Kemitraan ARM diharapkan dapat menyebarkan penggunaan layanan OctoML kepada pemegang lisensi inti CPU ARM, yang mendominasi ponsel, jaringan, dan Internet of Things.

Loop umpan balik mungkin akan menyebabkan perubahan lain selain desain jaring saraf. Ini dapat mempengaruhi secara lebih luas bagaimana ML digunakan secara komersial, yang merupakan inti dari MLOps.

Saat pengoptimalan melalui TVM menyebar, teknologi ini dapat secara dramatis meningkatkan portabilitas dalam penyajian ML, prediksi Ceze.

Karena cloud menawarkan semua jenis pertukaran dengan semua jenis penawaran perangkat keras, dapat mengoptimalkan dengan cepat untuk target perangkat keras yang berbeda pada akhirnya berarti dapat bergerak lebih gesit dari satu target ke target lainnya.

“Pada dasarnya, kemampuan untuk memeras lebih banyak kinerja dari target perangkat keras apa pun di cloud berguna karena memberikan lebih banyak fleksibilitas target,” begitulah Ceze menggambarkannya. “Mampu mengoptimalkan secara otomatis memberikan portabilitas, dan portabilitas memberikan pilihan.”

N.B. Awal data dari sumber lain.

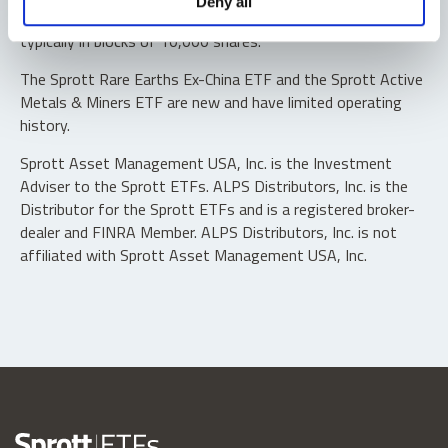
Deny all
“authorized participants” may trade directly with the fund,
typically in blocks of 10,000 shares.
The Sprott Rare Earths Ex-China ETF and the Sprott Active
Metals & Miners ETF are new and have limited operating
history.
Sprott Asset Management USA, Inc. is the Investment
Adviser to the Sprott ETFs. ALPS Distributors, Inc. is the
Distributor for the Sprott ETFs and is a registered broker-
dealer and FINRA Member. ALPS Distributors, Inc. is not
affiliated with Sprott Asset Management USA, Inc.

Itu termasuk menjalankan perangkat keras apa pun yang tersedia dalam konfigurasi cloud, tetapi juga memilih perangkat keras yang kebetulan lebih murah untuk SLA yang sama, seperti latensi, throughput, dan biaya dalam dolar.

Dengan dua mesin yang memiliki latensi yang sama di ResNet, misalnya, “Anda akan selalu mengambil throughput per dolar tertinggi”, mesin yang lebih ekonomis. “Selama saya mencapai SLA, saya ingin menjalankannya semurah mungkin.”